POSTED: 1:30 a.m. HST, Jan 28, 2013
Asian jet fuel shipments to Hawaii are poised to triple as Tesoro Corp. shuts the state's biggest crude processing plant, helping lift refining margins from the weakest level in close to five years.
As many as three jet-kerosene cargoes, or about 600,000 barrels, may be shipped monthly to Hawaii from Asia in the second quarter, compared with an average of one a month last year, according to a Bloomberg News survey of six traders and refiners. Jet fuel was at its most expensive level relative to diesel in two months on Tuesday in Singapore, encouraging refiners to produce more.
Tesoro has announced that it plans to shut its 94,000 barrel-a-day Kapolei refinery in April and convert it into a storage terminal. That will leave Chevron Corp.'s neighboring 54,000 barrel-a-day plant as the only refinery in the state.
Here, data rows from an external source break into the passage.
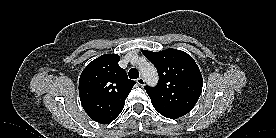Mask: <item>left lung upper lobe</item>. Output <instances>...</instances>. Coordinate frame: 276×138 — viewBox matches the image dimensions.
<instances>
[{
  "label": "left lung upper lobe",
  "mask_w": 276,
  "mask_h": 138,
  "mask_svg": "<svg viewBox=\"0 0 276 138\" xmlns=\"http://www.w3.org/2000/svg\"><path fill=\"white\" fill-rule=\"evenodd\" d=\"M142 53L157 68L159 81L145 86L153 107L163 116L176 119L190 112L202 92L203 79L193 58L184 51L166 49Z\"/></svg>",
  "instance_id": "obj_1"
}]
</instances>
That offers an opportunity for Asian processors from GS Caltex Corp. to Formosa Petrochemical Corp. to boost exports, while threatening to push up costs for carriers just as international air travel is showing signs of picking up.
Asia is the most likely source of any additional imports because of legislation that restricts shipments from the U.S. mainland, according to Al Chee, Chevron spokesman for the Hawaii refinery. The Merchant Marine Act of 1920, known as the Jones Act, requires products transported from one U.S. port to another to be carried by vessels flagged and built in the country.
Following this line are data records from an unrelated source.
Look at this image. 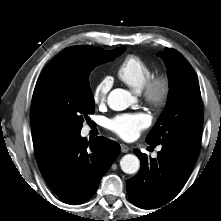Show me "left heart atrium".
Segmentation results:
<instances>
[{
    "mask_svg": "<svg viewBox=\"0 0 221 221\" xmlns=\"http://www.w3.org/2000/svg\"><path fill=\"white\" fill-rule=\"evenodd\" d=\"M150 118L144 113H129L118 115L108 122L110 130L121 138L132 140L138 136L140 131L148 127Z\"/></svg>",
    "mask_w": 221,
    "mask_h": 221,
    "instance_id": "left-heart-atrium-1",
    "label": "left heart atrium"
}]
</instances>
The law "adds a lot of costs" to fuel brought from the U.S. West Coast, Chee said. "It's a fair amount of cents per barrel, so it's probably not a surprise that imports are generally coming from foreign sources, and generally from Asia."
Hawaii is already supplied by Asian jet fuel because the market, even with both refineries running, is short, according to Dave Hackett, president of Stillwater Associates, an independent oil consultant in Irvine, Calif. "That lost Tesoro volume will also be imported mostly from Asia," he said. "This is going to boost prices."
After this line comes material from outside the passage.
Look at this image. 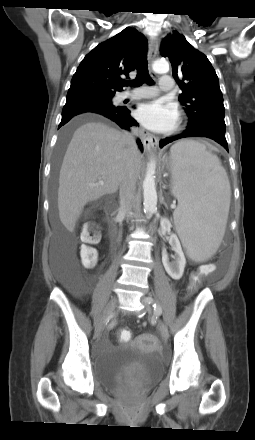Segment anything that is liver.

Jet fuel cost 90 cents a barrel more than diesel Tuesday, the biggest premium since Nov. 26. The difference, known as the regrade, is used by refiners to determine whether to maximize jet fuel production in place of diesel. It fell to a $1.05 discount Dec. 4, matching the largest gap since June 2008. The premium was at 75 cents last week.
Jet-kerosene cargoes in Singapore, Asia's oil-trading hub, have risen 1.5 percent to $128.75 a barrel since Jan. 7, the day before Tesoro said it would shut its refinery, according to data from PVM Oil Associates Ltd., a London-based broker. The premium of the airline fuel to diesel has jumped fivefold from 15 cents, the data show.
Asia provided all of Hawaii's 2.54 million barrels of jet fuel imports in the first 10 months of last year, according to the U.S. Energy Department. About 75 percent came from South Korea, with the rest shipped by Malaysia and Taiwan. Hawaii's total jet fuel consumption was 10.9 million barrels in 2011.
Chevron's plant doesn't have the capacity to make up for the volumes lost when Tesoro's units close, Chee said. The facility produces about 30 percent gasoline, 25 percent low-sulfur fuel oil, 20 percent jet fuel and 12 percent diesel.
"The market will be short jet fuel, and someone will have to import," Chee said. "Exactly how much in additional imports is needed for this market is what we're trying to understand."
Hawaiian Airlines already gets most of its supply from Asia, spokesman Keoni Wagner said. Alaska Air, which does about one-fifth of its flying to Hawaii, isn't seeing an immediate price increase because of the planned shutdown, said Bobbie Egan, a spokeswoman for the Seattle-based company.
Tesoro's Kapolei plant may be too small to change the price outlook significantly, according to SK Innovation Co., which runs South Korea's biggest refinery.
"It's too early to tell whether there's any impact on fuel prices," said Megan McCarthy, a spokeswoman for United Continental Holdings Inc., the carrier with the most flights to Hawaii.